Le ministre de la Justice Eric Dupond-Moretti en juillet 2020
Le ministre de la Justice Eric Dupond-Moretti en juillet 2020 © Getty / Antoine Gyori /Corbis

A l’origine, des magistrats du Parquet national financier qui soupçonnent une taupe d’avoir informé Nicolas Sarkozy qu’il était écouté sur la désormais fameuse ligne Bismuth. Et pour démasquer cette hypothétique taupe, ils épluchent les factures téléphoniques détaillées - les fadettes - de plusieurs avocats, usant même de la géolocalisation des téléphones. Parmi eux, Dupond-Moretti. 

C’est, disons-le, honteux.
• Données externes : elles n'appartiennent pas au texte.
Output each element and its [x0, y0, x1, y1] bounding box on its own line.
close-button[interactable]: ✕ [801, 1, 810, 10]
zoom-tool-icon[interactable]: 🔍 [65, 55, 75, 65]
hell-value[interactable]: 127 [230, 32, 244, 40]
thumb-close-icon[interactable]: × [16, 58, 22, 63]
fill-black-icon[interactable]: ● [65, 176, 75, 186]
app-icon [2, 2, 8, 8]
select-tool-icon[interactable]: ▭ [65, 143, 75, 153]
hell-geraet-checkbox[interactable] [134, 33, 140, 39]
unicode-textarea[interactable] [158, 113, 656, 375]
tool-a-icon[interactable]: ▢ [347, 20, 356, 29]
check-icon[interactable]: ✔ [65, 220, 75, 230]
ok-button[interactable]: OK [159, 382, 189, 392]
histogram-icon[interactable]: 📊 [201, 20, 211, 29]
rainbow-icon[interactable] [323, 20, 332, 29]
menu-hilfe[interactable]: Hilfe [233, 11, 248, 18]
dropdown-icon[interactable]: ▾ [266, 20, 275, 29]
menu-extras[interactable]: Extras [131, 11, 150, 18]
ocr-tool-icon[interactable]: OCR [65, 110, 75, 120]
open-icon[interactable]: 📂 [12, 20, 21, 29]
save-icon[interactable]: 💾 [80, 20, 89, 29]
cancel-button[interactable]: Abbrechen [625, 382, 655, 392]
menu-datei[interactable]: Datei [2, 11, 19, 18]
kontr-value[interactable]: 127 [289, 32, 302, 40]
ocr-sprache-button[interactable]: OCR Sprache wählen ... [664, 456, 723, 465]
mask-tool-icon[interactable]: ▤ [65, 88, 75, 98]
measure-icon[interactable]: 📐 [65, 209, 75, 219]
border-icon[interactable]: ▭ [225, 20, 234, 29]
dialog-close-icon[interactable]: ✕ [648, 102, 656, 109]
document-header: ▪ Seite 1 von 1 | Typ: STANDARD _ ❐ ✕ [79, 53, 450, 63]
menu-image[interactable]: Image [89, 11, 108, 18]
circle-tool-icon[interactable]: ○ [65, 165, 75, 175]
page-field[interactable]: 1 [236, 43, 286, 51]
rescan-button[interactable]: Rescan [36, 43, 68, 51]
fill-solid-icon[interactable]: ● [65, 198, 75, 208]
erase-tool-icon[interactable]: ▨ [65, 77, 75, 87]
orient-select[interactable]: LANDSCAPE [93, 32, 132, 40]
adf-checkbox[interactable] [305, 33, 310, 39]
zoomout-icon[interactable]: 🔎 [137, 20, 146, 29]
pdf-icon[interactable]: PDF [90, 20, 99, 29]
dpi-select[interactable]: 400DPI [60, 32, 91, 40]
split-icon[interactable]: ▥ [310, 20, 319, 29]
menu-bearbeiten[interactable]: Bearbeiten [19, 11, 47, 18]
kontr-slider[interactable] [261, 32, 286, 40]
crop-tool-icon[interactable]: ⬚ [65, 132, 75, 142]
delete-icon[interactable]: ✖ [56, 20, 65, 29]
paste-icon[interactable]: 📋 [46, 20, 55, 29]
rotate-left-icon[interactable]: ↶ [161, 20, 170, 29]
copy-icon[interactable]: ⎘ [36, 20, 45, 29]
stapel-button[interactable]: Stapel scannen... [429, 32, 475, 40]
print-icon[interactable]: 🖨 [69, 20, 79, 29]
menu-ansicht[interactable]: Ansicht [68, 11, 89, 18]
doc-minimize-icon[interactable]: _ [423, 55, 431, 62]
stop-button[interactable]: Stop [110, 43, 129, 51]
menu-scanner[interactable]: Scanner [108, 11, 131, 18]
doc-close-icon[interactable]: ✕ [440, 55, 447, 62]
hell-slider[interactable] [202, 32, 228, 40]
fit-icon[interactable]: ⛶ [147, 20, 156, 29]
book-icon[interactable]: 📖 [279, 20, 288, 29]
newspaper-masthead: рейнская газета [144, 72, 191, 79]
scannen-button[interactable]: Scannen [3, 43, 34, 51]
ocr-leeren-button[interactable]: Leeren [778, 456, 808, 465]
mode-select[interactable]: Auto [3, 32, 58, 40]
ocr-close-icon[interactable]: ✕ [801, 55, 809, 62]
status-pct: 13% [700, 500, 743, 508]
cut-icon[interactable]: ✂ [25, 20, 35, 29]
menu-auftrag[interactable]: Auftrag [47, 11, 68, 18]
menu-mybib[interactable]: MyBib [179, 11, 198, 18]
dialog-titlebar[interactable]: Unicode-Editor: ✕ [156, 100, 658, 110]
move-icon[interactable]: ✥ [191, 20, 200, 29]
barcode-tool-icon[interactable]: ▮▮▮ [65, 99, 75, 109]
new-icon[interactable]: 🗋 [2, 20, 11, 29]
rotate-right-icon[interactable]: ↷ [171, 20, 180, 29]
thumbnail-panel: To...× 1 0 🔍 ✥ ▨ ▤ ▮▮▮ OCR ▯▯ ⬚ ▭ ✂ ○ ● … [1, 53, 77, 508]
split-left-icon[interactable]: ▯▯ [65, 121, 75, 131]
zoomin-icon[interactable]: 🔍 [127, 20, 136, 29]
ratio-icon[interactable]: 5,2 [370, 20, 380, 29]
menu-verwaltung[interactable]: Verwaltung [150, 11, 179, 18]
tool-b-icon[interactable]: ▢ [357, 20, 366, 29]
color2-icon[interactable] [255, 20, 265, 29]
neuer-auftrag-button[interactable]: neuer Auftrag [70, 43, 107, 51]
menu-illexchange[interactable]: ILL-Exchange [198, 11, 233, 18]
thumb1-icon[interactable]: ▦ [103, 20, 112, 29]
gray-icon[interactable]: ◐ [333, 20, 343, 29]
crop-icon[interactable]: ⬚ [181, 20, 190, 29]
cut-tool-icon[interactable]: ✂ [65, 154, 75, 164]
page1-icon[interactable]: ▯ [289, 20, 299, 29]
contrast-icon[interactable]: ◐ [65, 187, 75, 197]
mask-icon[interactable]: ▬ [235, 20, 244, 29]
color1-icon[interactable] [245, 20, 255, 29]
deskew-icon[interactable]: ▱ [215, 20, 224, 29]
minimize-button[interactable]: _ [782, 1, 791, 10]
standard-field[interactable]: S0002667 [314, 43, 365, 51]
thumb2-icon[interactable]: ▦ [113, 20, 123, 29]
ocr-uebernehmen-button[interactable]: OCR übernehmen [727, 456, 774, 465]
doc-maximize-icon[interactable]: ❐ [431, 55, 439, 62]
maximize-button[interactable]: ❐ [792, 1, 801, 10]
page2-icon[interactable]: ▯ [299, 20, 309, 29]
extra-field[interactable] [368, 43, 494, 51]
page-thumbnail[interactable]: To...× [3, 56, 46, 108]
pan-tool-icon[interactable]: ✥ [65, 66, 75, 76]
Cette histoire, révélée par Le Point, est celle d’un piétinement des droits de la défense. Des avocats espionnés, dans un Etat de droit, c’est impensable. D’ailleurs, les magistrats devaient en être conscients puisqu’ils ont longtemps dissimulé cet espionnage, en évitant de porter ses résultats au  dossier.

Et maintenant, ils cherchent à intimider la victime de leurs agissements, avec la plainte pour prise illégale d’intérêt.